● Supplied entries
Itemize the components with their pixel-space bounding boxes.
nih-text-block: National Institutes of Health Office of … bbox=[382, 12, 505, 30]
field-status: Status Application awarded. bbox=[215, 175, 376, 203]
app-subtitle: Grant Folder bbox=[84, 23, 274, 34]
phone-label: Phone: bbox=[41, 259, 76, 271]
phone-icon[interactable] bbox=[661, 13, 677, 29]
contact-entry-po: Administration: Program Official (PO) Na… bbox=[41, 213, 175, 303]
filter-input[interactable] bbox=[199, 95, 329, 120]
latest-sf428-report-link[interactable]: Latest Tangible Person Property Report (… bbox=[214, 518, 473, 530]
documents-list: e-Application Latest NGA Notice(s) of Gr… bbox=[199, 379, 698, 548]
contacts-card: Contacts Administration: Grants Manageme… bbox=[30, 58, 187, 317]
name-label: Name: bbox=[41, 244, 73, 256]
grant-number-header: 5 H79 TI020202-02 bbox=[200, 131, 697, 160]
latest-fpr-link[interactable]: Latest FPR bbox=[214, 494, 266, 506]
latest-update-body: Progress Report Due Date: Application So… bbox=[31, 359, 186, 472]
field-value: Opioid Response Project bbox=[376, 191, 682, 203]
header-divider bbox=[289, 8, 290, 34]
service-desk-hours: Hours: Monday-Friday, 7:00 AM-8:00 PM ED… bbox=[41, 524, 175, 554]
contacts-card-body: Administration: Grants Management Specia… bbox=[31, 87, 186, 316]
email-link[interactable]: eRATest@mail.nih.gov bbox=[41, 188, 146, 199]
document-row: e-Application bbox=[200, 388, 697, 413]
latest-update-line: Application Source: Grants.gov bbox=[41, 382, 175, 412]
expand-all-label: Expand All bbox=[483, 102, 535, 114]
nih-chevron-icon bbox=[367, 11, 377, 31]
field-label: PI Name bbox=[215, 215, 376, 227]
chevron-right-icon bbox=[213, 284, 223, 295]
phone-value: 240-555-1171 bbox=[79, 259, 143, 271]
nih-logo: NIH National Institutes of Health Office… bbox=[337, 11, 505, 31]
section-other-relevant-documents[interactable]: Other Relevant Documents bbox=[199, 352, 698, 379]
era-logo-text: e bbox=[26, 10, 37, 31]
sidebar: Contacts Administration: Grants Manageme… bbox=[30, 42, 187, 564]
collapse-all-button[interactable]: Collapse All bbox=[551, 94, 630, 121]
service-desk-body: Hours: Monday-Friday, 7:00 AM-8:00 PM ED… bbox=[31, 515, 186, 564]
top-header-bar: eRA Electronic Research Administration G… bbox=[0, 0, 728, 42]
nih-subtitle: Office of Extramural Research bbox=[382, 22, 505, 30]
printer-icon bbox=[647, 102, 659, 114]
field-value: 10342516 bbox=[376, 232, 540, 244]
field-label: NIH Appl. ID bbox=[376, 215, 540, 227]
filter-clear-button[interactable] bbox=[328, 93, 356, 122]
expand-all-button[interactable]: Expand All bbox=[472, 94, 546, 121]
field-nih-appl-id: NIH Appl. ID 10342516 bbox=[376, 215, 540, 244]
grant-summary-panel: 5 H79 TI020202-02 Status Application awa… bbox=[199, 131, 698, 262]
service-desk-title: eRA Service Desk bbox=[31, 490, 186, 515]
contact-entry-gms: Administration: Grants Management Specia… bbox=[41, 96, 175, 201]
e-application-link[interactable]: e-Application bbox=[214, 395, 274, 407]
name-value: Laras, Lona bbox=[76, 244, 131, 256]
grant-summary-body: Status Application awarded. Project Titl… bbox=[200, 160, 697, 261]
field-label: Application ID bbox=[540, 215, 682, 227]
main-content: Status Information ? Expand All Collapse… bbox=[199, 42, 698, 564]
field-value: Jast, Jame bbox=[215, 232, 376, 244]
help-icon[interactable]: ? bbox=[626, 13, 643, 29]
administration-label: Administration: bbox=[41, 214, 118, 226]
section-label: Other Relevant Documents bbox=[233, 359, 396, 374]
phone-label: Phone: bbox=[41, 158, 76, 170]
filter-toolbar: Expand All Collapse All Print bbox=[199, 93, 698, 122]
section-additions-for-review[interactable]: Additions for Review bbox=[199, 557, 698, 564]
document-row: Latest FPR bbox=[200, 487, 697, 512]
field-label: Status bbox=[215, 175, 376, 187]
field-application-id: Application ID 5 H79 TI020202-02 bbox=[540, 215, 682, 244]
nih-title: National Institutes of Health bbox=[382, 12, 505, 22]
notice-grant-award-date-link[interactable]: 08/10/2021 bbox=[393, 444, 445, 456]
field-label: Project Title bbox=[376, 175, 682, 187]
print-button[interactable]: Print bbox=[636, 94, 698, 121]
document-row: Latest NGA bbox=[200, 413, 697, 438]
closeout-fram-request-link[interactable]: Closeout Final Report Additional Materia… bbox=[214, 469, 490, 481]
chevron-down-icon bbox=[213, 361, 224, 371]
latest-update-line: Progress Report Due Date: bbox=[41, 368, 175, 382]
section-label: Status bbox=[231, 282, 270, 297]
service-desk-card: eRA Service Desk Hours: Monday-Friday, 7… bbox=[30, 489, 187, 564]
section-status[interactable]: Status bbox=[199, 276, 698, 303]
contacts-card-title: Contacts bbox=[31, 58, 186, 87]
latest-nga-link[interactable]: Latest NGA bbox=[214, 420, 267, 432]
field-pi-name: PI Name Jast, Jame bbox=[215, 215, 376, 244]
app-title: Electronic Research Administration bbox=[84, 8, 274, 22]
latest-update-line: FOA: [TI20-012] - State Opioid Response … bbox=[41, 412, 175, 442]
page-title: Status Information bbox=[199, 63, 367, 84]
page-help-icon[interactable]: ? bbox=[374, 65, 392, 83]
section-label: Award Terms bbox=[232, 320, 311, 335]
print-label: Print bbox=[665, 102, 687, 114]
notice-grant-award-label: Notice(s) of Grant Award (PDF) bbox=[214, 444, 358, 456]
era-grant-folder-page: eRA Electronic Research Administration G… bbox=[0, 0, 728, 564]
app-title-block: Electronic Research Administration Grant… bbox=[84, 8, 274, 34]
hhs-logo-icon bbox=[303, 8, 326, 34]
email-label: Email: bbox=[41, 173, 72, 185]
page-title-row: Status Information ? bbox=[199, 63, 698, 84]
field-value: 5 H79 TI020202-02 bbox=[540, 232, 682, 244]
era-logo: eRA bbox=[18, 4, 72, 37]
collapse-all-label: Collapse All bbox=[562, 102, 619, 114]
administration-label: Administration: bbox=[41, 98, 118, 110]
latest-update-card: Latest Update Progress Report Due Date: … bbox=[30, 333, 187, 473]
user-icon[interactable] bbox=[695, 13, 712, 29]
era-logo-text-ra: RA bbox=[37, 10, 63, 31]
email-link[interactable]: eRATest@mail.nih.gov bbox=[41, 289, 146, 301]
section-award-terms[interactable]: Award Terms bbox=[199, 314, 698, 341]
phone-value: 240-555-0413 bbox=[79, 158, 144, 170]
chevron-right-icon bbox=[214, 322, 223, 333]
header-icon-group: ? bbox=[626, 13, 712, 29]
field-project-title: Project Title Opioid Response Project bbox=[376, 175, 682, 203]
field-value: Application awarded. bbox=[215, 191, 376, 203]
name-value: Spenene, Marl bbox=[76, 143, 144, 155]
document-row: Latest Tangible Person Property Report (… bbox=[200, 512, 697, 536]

● What needs to be done
Line by line, write out the records above exactly.

● Response for this exercise
Itemize the components with their pixel-space bounding boxes.
nih-text-block: National Institutes of Health Office of … bbox=[382, 12, 505, 30]
field-status: Status Application awarded. bbox=[215, 175, 376, 203]
app-subtitle: Grant Folder bbox=[84, 23, 274, 34]
phone-label: Phone: bbox=[41, 259, 76, 271]
phone-icon[interactable] bbox=[661, 13, 677, 29]
contact-entry-po: Administration: Program Official (PO) Na… bbox=[41, 213, 175, 303]
filter-input[interactable] bbox=[199, 95, 329, 120]
latest-sf428-report-link[interactable]: Latest Tangible Person Property Report (… bbox=[214, 518, 473, 530]
documents-list: e-Application Latest NGA Notice(s) of Gr… bbox=[199, 379, 698, 548]
contacts-card: Contacts Administration: Grants Manageme… bbox=[30, 58, 187, 317]
name-label: Name: bbox=[41, 244, 73, 256]
grant-number-header: 5 H79 TI020202-02 bbox=[200, 131, 697, 160]
latest-fpr-link[interactable]: Latest FPR bbox=[214, 494, 266, 506]
latest-update-body: Progress Report Due Date: Application So… bbox=[31, 359, 186, 472]
field-value: Opioid Response Project bbox=[376, 191, 682, 203]
header-divider bbox=[289, 8, 290, 34]
service-desk-hours: Hours: Monday-Friday, 7:00 AM-8:00 PM ED… bbox=[41, 524, 175, 554]
contacts-card-body: Administration: Grants Management Specia… bbox=[31, 87, 186, 316]
email-link[interactable]: eRATest@mail.nih.gov bbox=[41, 188, 146, 199]
document-row: e-Application bbox=[200, 388, 697, 413]
latest-update-line: Application Source: Grants.gov bbox=[41, 382, 175, 412]
expand-all-label: Expand All bbox=[483, 102, 535, 114]
nih-chevron-icon bbox=[367, 11, 377, 31]
field-label: PI Name bbox=[215, 215, 376, 227]
chevron-right-icon bbox=[213, 284, 223, 295]
phone-value: 240-555-1171 bbox=[79, 259, 143, 271]
nih-logo: NIH National Institutes of Health Office… bbox=[337, 11, 505, 31]
section-other-relevant-documents[interactable]: Other Relevant Documents bbox=[199, 352, 698, 379]
era-logo-text: e bbox=[26, 10, 37, 31]
sidebar: Contacts Administration: Grants Manageme… bbox=[30, 42, 187, 564]
collapse-all-button[interactable]: Collapse All bbox=[551, 94, 630, 121]
service-desk-body: Hours: Monday-Friday, 7:00 AM-8:00 PM ED… bbox=[31, 515, 186, 564]
top-header-bar: eRA Electronic Research Administration G… bbox=[0, 0, 728, 42]
nih-subtitle: Office of Extramural Research bbox=[382, 22, 505, 30]
printer-icon bbox=[647, 102, 659, 114]
field-value: 10342516 bbox=[376, 232, 540, 244]
field-label: NIH Appl. ID bbox=[376, 215, 540, 227]
filter-clear-button[interactable] bbox=[328, 93, 356, 122]
expand-all-button[interactable]: Expand All bbox=[472, 94, 546, 121]
field-nih-appl-id: NIH Appl. ID 10342516 bbox=[376, 215, 540, 244]
grant-summary-panel: 5 H79 TI020202-02 Status Application awa… bbox=[199, 131, 698, 262]
service-desk-title: eRA Service Desk bbox=[31, 490, 186, 515]
contact-entry-gms: Administration: Grants Management Specia… bbox=[41, 96, 175, 201]
e-application-link[interactable]: e-Application bbox=[214, 395, 274, 407]
name-value: Laras, Lona bbox=[76, 244, 131, 256]
grant-summary-body: Status Application awarded. Project Titl… bbox=[200, 160, 697, 261]
field-label: Application ID bbox=[540, 215, 682, 227]
main-content: Status Information ? Expand All Collapse… bbox=[199, 42, 698, 564]
field-value: Jast, Jame bbox=[215, 232, 376, 244]
help-icon[interactable]: ? bbox=[626, 13, 643, 29]
administration-label: Administration: bbox=[41, 214, 118, 226]
section-label: Other Relevant Documents bbox=[233, 359, 396, 374]
phone-label: Phone: bbox=[41, 158, 76, 170]
filter-toolbar: Expand All Collapse All Print bbox=[199, 93, 698, 122]
section-additions-for-review[interactable]: Additions for Review bbox=[199, 557, 698, 564]
document-row: Latest FPR bbox=[200, 487, 697, 512]
field-label: Status bbox=[215, 175, 376, 187]
field-application-id: Application ID 5 H79 TI020202-02 bbox=[540, 215, 682, 244]
nih-title: National Institutes of Health bbox=[382, 12, 505, 22]
notice-grant-award-date-link[interactable]: 08/10/2021 bbox=[393, 444, 445, 456]
field-label: Project Title bbox=[376, 175, 682, 187]
print-button[interactable]: Print bbox=[636, 94, 698, 121]
document-row: Latest NGA bbox=[200, 413, 697, 438]
closeout-fram-request-link[interactable]: Closeout Final Report Additional Materia… bbox=[214, 469, 490, 481]
chevron-down-icon bbox=[213, 361, 224, 371]
latest-update-line: Progress Report Due Date: bbox=[41, 368, 175, 382]
section-label: Status bbox=[231, 282, 270, 297]
service-desk-card: eRA Service Desk Hours: Monday-Friday, 7… bbox=[30, 489, 187, 564]
section-status[interactable]: Status bbox=[199, 276, 698, 303]
contacts-card-title: Contacts bbox=[31, 58, 186, 87]
latest-nga-link[interactable]: Latest NGA bbox=[214, 420, 267, 432]
field-pi-name: PI Name Jast, Jame bbox=[215, 215, 376, 244]
app-title: Electronic Research Administration bbox=[84, 8, 274, 22]
latest-update-line: FOA: [TI20-012] - State Opioid Response … bbox=[41, 412, 175, 442]
page-title: Status Information bbox=[199, 63, 367, 84]
page-help-icon[interactable]: ? bbox=[374, 65, 392, 83]
section-label: Award Terms bbox=[232, 320, 311, 335]
print-label: Print bbox=[665, 102, 687, 114]
notice-grant-award-label: Notice(s) of Grant Award (PDF) bbox=[214, 444, 358, 456]
era-grant-folder-page: eRA Electronic Research Administration G… bbox=[0, 0, 728, 564]
app-title-block: Electronic Research Administration Grant… bbox=[84, 8, 274, 34]
hhs-logo-icon bbox=[303, 8, 326, 34]
email-label: Email: bbox=[41, 173, 72, 185]
page-title-row: Status Information ? bbox=[199, 63, 698, 84]
field-value: 5 H79 TI020202-02 bbox=[540, 232, 682, 244]
era-logo: eRA bbox=[18, 4, 72, 37]
collapse-all-label: Collapse All bbox=[562, 102, 619, 114]
administration-label: Administration: bbox=[41, 98, 118, 110]
latest-update-card: Latest Update Progress Report Due Date: … bbox=[30, 333, 187, 473]
user-icon[interactable] bbox=[695, 13, 712, 29]
era-logo-text-ra: RA bbox=[37, 10, 63, 31]
email-link[interactable]: eRATest@mail.nih.gov bbox=[41, 289, 146, 301]
section-award-terms[interactable]: Award Terms bbox=[199, 314, 698, 341]
phone-value: 240-555-0413 bbox=[79, 158, 144, 170]
chevron-right-icon bbox=[214, 322, 223, 333]
header-icon-group: ? bbox=[626, 13, 712, 29]
field-project-title: Project Title Opioid Response Project bbox=[376, 175, 682, 203]
field-value: Application awarded. bbox=[215, 191, 376, 203]
name-value: Spenene, Marl bbox=[76, 143, 144, 155]
document-row: Latest Tangible Person Property Report (… bbox=[200, 512, 697, 536]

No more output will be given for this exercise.